Supplied records:
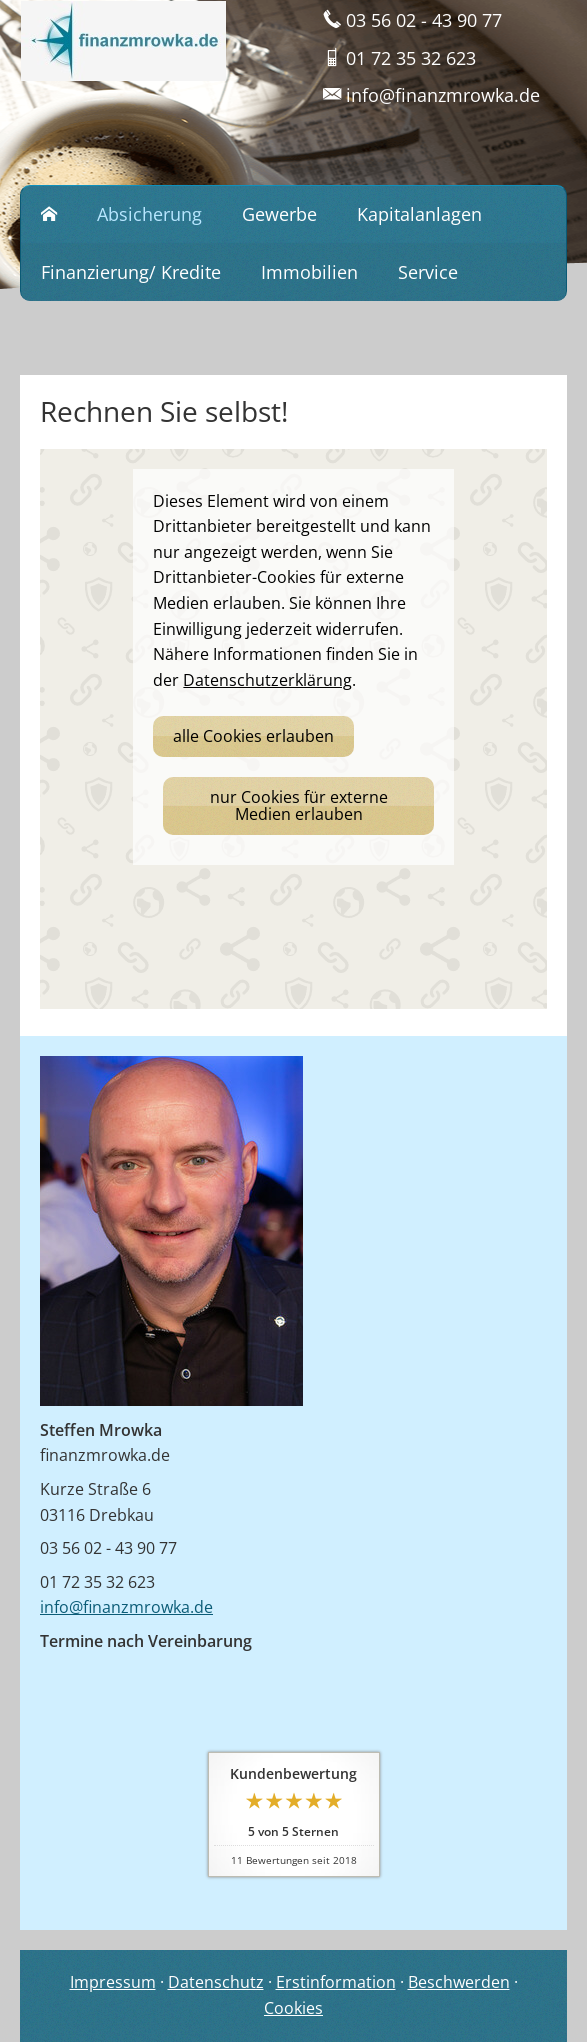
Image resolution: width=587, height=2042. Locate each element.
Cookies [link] (293, 2008)
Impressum (113, 1982)
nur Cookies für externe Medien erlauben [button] (299, 805)
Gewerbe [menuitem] (279, 214)
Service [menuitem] (428, 272)
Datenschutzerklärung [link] (267, 680)
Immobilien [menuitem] (309, 272)
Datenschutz (216, 1982)
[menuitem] (49, 215)
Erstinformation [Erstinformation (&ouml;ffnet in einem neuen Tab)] (336, 1982)
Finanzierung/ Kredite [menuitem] (131, 272)
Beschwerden (459, 1982)
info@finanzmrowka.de (126, 1607)
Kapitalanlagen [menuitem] (419, 214)
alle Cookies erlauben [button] (253, 736)
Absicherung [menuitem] (149, 214)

Problem to solve: Produce a verbatim copy of the lines from the one holding "Datenschutz (216, 1982)" to the final line of the data, and nothing more.

Result for this task:
Datenschutz (216, 1982)
[menuitem] (49, 215)
Erstinformation [Erstinformation (&ouml;ffnet in einem neuen Tab)] (336, 1982)
Finanzierung/ Kredite [menuitem] (131, 272)
Beschwerden (459, 1982)
info@finanzmrowka.de (126, 1607)
Kapitalanlagen [menuitem] (419, 214)
alle Cookies erlauben [button] (253, 736)
Absicherung [menuitem] (149, 214)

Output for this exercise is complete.